保温工事の仕事に就くために必須の資格はありません。就職してからでも資格取得支援制度がある会社もあるため、未経験でも挑戦しやすい業界といえます。
とはいえ、関連する資格を取得すると、仕事をするうえで任せてもらえる範囲が増えたり転職に有利だったりとメリットが多いのも事実。本記事では、保温工事に役立つ資格と労働条件などの働く環境について紹介します。
なかなか聞きなじみのない保温工事業界。しかし、経験や資格を身につけて徐々にスキルアップできる環境はやりがいもあり、おすすめな職業です。
保温工事とは
保温工事とは、配管やダクトなどの設備に保温材を取り付けることで、熱放散を防ぎ、設備内や建物内の温度を一定に保つために行われる工事です。
一般的に、以下のような場所で工事が行われます。
- 工場
- 学校
- ショッピング施設
- マンション
聞きなじみのない言葉ですが、意外と身近な建物で行われている工事です。
特に地球温暖化の解決が急務となった昨今では、保温工事における省エネルギー対策も注目を集めています。
保温工事に携わるなら熱絶縁施工技能士を目指そう
保温工事に携わるなら、国家資格でもある熱絶縁施工技能士の資格取得を目指すと多くのメリットがあります。熱絶縁工事とは、保温・保冷工事の正式名称です。
保温工事を行うときの基本となる、熱の伝わり方や機械・工具の取り扱い方、図面の読み方などの知識を習得できる資格です。
取得するメリット
熱絶縁施工技能士の資格を取得すると、以下のようなメリットがあります。
- スキルの証明になる
- 仕事の範囲が広げられる
- 給料アップや転職に有利
- 作業に自信が持てる
特に、熱絶縁施工技能士の資格は国家資格なため、1級もしくは2級を取得すれば、主任技術者になることが可能です。主任技術者とは、建設業において工事現場に必ず配置しなければいけない技術者のことを指します。
主任技術者になるためには、学歴・実務経験年数の要件と資格保有の要件の2つを満たす必要があります。建設業界にとって主任技術者になれる人材の確保は大変なことです。
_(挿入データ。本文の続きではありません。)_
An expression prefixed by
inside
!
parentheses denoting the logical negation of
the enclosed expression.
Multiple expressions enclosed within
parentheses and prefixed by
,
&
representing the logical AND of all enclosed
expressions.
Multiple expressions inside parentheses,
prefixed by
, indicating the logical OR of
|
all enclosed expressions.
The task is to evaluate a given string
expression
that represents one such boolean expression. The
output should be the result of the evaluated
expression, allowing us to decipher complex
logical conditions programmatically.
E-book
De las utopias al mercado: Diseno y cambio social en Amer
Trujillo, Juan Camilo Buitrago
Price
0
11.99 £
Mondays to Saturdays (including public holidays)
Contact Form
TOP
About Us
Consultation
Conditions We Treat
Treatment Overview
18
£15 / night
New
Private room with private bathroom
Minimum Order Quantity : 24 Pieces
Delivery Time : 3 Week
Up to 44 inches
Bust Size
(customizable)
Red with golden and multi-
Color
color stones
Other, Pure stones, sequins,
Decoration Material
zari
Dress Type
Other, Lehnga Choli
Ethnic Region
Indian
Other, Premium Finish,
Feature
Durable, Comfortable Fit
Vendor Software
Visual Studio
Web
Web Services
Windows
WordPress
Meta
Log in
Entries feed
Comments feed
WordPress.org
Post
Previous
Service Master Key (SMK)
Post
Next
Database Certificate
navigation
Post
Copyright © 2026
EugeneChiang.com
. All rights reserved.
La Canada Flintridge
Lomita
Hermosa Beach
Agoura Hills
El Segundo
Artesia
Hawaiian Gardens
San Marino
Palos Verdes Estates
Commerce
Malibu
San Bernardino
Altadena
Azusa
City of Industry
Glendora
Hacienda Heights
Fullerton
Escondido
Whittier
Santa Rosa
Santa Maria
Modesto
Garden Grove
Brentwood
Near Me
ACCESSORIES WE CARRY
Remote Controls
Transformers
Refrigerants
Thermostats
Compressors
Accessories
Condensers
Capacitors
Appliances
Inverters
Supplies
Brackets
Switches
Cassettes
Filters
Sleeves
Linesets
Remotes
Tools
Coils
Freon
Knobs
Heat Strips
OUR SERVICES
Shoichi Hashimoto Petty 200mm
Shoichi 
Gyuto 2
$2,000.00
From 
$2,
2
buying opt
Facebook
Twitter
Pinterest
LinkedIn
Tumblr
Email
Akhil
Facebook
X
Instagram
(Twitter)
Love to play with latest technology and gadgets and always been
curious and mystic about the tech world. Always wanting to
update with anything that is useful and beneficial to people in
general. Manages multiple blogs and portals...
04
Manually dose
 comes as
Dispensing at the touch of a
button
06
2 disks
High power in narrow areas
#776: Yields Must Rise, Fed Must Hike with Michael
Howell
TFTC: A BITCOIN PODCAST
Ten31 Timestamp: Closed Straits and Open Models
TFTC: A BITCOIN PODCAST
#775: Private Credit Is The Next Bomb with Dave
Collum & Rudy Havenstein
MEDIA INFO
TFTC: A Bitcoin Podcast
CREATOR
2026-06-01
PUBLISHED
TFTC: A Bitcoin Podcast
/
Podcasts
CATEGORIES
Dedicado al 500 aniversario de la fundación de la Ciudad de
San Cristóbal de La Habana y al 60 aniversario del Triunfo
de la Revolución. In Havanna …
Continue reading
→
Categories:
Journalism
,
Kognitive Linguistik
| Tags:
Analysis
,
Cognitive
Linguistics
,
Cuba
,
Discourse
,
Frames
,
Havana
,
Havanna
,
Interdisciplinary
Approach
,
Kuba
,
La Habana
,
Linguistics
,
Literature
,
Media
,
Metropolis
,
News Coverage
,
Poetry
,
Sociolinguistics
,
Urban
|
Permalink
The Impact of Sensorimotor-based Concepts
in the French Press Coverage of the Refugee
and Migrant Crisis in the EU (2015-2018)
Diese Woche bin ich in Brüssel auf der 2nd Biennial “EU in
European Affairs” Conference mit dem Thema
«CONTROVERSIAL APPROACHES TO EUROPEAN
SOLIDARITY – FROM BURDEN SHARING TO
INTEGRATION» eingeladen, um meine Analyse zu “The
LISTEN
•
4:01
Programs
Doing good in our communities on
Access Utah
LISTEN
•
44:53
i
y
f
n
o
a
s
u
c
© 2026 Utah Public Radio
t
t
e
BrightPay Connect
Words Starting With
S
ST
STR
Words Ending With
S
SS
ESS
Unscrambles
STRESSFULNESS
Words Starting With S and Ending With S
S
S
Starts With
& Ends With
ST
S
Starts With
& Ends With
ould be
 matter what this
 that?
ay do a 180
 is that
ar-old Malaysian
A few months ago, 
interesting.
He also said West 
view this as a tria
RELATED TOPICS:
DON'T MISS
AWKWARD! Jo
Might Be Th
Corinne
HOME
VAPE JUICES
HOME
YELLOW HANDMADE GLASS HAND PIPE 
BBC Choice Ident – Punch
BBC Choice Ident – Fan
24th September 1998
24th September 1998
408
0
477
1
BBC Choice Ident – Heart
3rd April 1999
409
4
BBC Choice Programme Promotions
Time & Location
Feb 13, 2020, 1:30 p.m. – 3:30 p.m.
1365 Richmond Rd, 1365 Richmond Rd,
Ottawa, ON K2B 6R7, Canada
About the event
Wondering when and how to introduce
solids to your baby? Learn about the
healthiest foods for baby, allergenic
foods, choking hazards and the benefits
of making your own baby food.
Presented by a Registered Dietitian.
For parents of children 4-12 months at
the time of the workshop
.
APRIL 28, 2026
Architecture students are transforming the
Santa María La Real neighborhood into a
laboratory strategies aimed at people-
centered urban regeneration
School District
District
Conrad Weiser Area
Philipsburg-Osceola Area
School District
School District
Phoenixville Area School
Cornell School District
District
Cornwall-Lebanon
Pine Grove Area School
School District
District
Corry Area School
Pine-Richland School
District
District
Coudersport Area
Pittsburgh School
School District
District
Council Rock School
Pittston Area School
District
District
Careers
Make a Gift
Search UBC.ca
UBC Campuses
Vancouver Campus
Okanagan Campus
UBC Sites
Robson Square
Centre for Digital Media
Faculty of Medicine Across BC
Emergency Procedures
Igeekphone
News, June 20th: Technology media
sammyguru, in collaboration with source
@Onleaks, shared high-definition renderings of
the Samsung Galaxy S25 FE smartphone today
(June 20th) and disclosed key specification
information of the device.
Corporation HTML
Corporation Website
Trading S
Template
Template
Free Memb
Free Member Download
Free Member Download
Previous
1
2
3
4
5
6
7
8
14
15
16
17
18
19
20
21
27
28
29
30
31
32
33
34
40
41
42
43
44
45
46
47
そのため、熱絶縁施工技能士の資格を取得することが、転職や給料アップに有利になるわけです。
資格の概要
熱絶縁施工技能士は、基本級・1級・2級・3級まで等級があります。基礎級と3級に関してはだれでも受験可能ですが、1級と2級の場合は実務経験が必要です。
必要な実務経験は以下のとおりです。
- 2級…実務経験2年以上
- 1級…実務経験7年以上もしくは2級取得後であれば実務経験2年以上
また、1級と2級に関しては学科試験のほかに実技試験も受けなければいけません。実技試験は、保温保冷工事作業もしくは吹付け硬質ウレタンフォーム断熱工事作業のどちらかを選択して行います。
厚生労働省が出している「令和4年度「技能検定」実施状況」によると、令和4年度の熱絶縁施工技能士の合格率は約49%です。決して高いとはいえない合格率ですが、目指す価値のある資格といえます。
保温工事業界の実際
普段の生活ではなかなか目にする機会の少ない保温工事。実際の仕事現場はどのような労働条件なのか、確認してみましょう。
労働条件
働く場所は建築物によって移動することになります。だいたい数ヶ月から2、3年の工期のうち、保温工事は後半に行われる工事です。新しい機器や施工方法を取り入れることによって、作業効率が上がり、作業員の負担軽減が図られています。
休日は週休2日制を基本としていますが、工期の遅れなどによって残業や休日出勤も発生する可能性があります。工場のメンテナンス工事などの場合、工場が休業する正月やお盆などに作業を行うことも。
年収
令和4年賃金構造基本統計調査によると、保温工事に関わる職種の年収は全国平均で460.7万円です。国税庁が発表した令和4年の全国平均年収が458万円なので、全国平均とほぼ同等の賃金といえます。
賃金は、日給月給制を採用。ただし、数量請負の場合は出来高で支払われることもあります。プラント設備の保温工事は、全国的な異動があるため、賃金の地域格差は少ない傾向です。
就業するまでの流れ
保温工事に携わるためには、必ずしも資格や経験が必要ではありません。就職したあとに、会社の資格取得支援制度を活用して、スキルアップを図ることがほとんどです。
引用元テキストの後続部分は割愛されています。